Le tecniche a cui la procedura immaginativa ricorre per favorire l’immersione del paziente nel suo mondo mentale, immaginativo, spaziano da quelle da sempre utilizzate nel trattamento psicoanalitico – libere associazioni, interpretazione dei sogni, dando particolare rilievo a tutti quegli elementi che suggeriscono una rottura fra mente e corpo e un difetto di mentalizzazione e di mancanza di contatto con le proprie emozioni – a procedure, che in alcuni casi modificano il livello di coscienza del paziente, volte a stimolare l’emergere del flusso di associazioni e di espressioni emotive.
Queste tecniche, che potremmo definire di tipo espressivo, sono poi accompagnate da una serie di interventi che hanno lo scopo di responsabilizzare il paziente aiutandolo ad affrontare nella realtà esterna “le situazioni della sua via attuale”. Gli autori – che spaziano da W. Reich a Bion, da D. Winnicott  a H. Kohut,  dalla prospettiva psicosomatica francese a quella intersoggettiva nordamericana, dandone una reinterpretazione (alla Winnicott potremmo dire) molto personale – utilizzano i propri riferimenti teorici per disegnare uno sfondo su cui si agitano le non facili vicende della ricostruzione – o in alcuni casi della costruzione – della capacità di mentalizzare, di entrare in contatto con le proprie emozioni e con l’altro, di trasformare la concretezza del corpo e dei sintomi somatici in elementi pensabili.
Si veda ad esempio il primo capitolo in viene illustrata – sulla base di un dettagliato materiale clinico – la  complessa e complicata trasformazione di “risposte fisiologiche, vissute come estranee a sé,  in aggressività matura” capace di ridurre la “rabbia” contro il corpo considerata dagli autori responsabile dell’insorgere della malattia somatica.

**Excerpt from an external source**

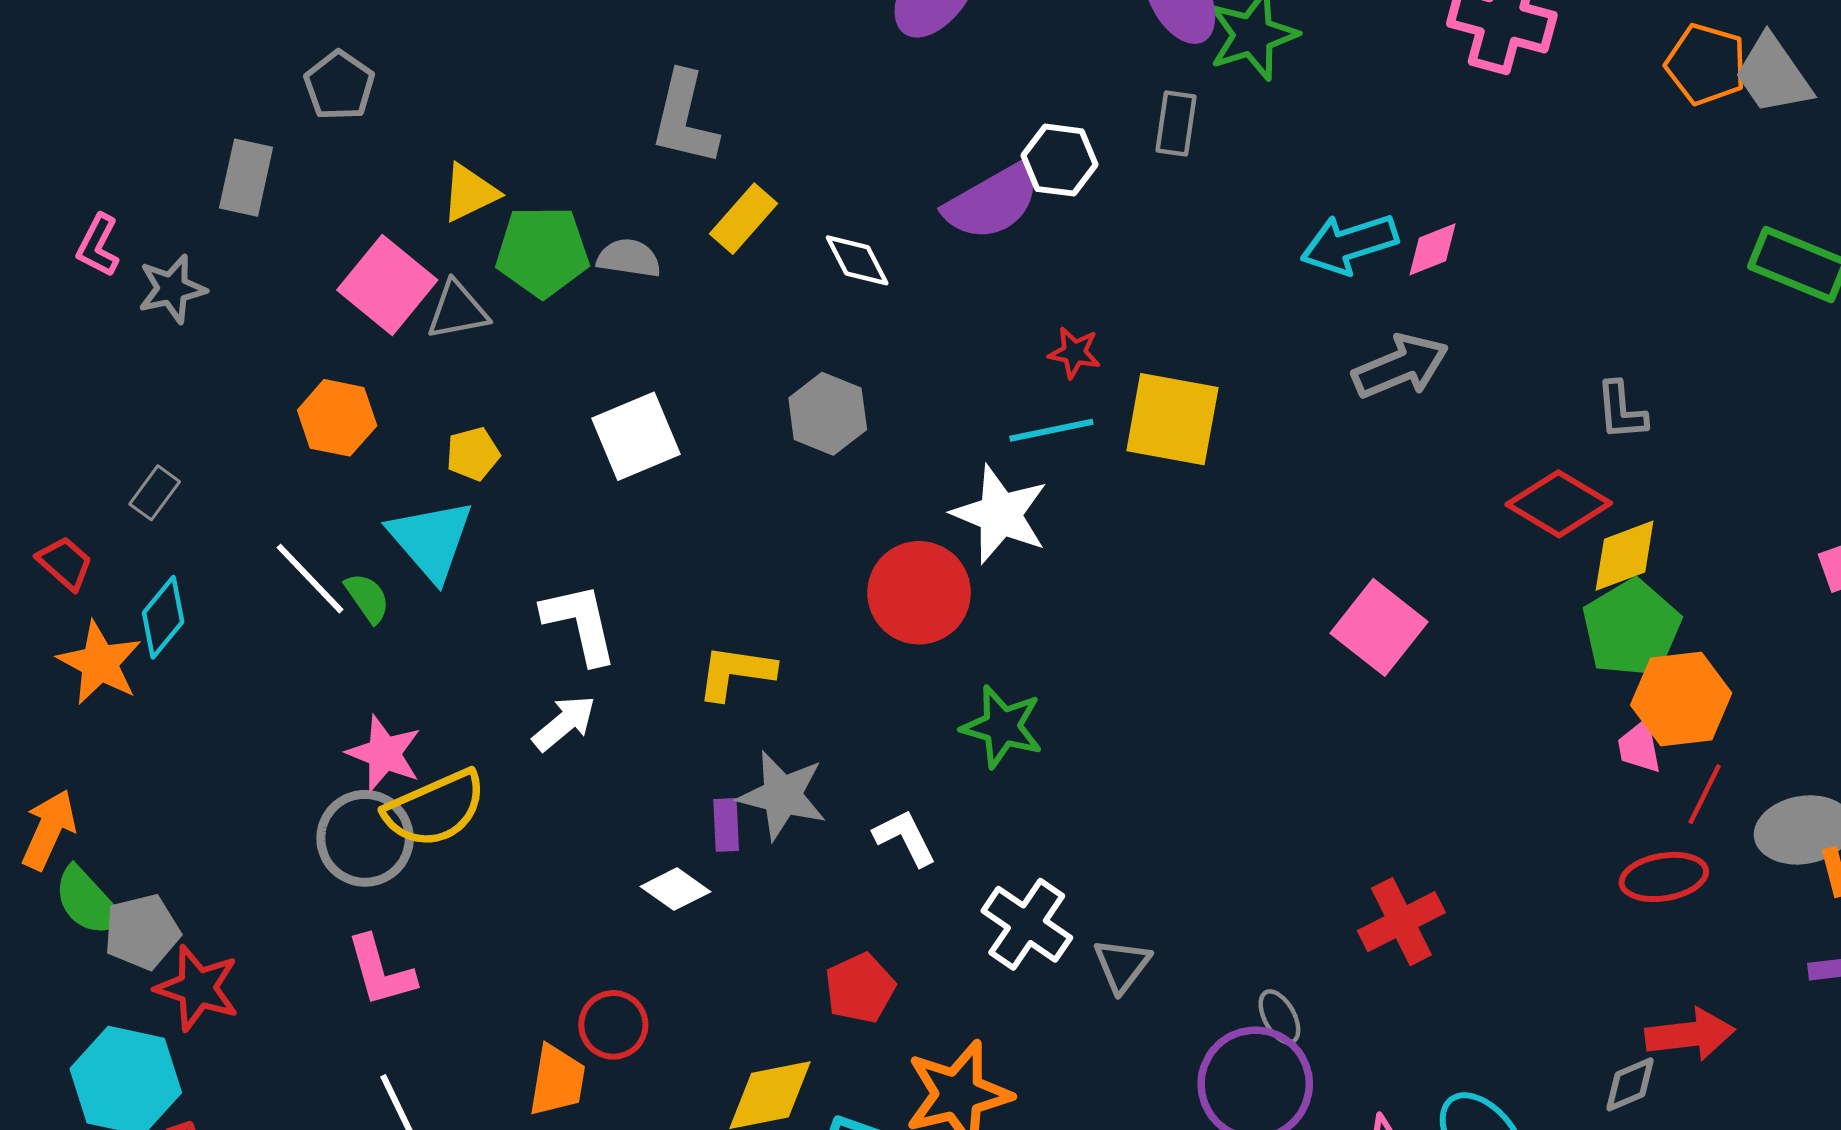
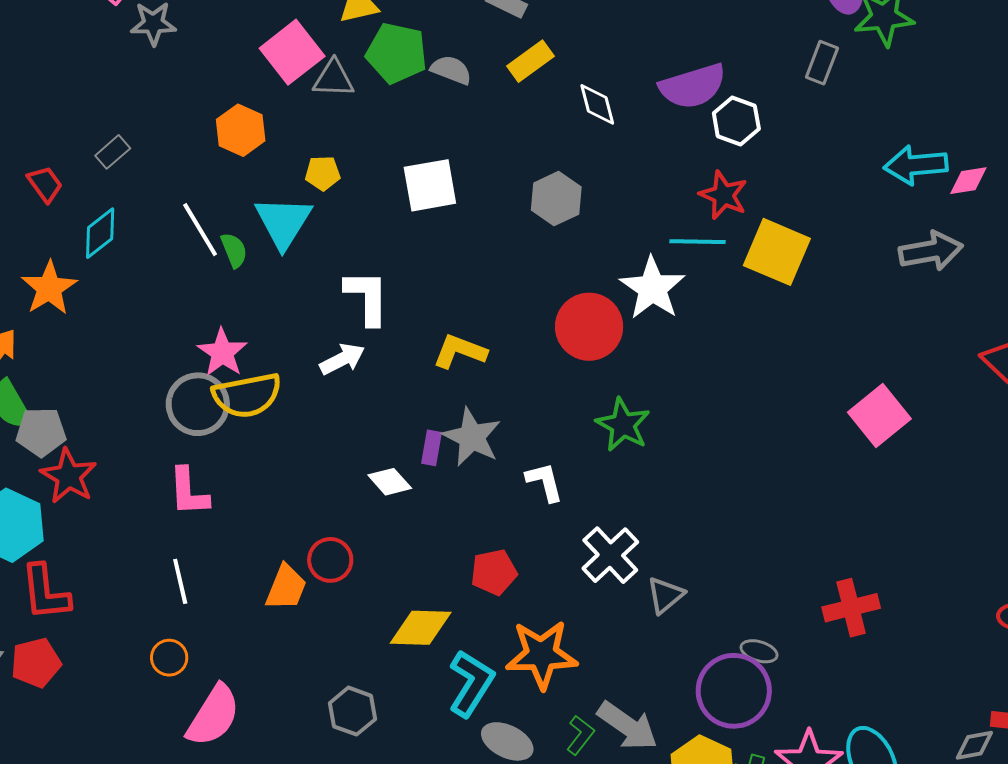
white hexagon: (1059, 160) -> (736, 121), moved
red star: (1074, 353) -> (724, 195), size x1.4
orange star: (100, 663) -> (49, 288), moved
gray ellipse: (1279, 1017) -> (759, 651), turned -57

Particolare attenzione viene inoltre rivolta – e gli esempi clinici che accompagnano la presentazione dei diversi casi lo esemplificano – al problema del “timing” dello “smascheramento del movimento transferale negativo” sottolineando la necessità di esercitare una particolare attenzione per evitare di “ritraumatizzare il paziente” rompendo il clima empatico dell’”essere con l’altro” che rappresenta il tessuto su cui si costruisce la relazione paziente- analista.
Le vicende transferali e controtransferali vengono lette alla luce della capacità del terapeuta di  essere emotivamente spontaneo e della capacità che il paziente va gradualmente acquisendo di  entrare in contatto con le proprie emozioni, trasformandole, per dirla con Bion, in elementi pensabili, non più oggetti bizzarri, concreti, legati ad aspetti esterni privi di significato ma elementi fondamentali della propria mente e della esperienza di sé.
Un testo originale, quindi, che prendendo spunto dal problema dei disturbi psicosomatici affronta il problema, più generale, della rottura della esperienza di sé, e che potrà interessare chi, come terapeuta, si avvicina quotidianamente alla sofferenza mentale.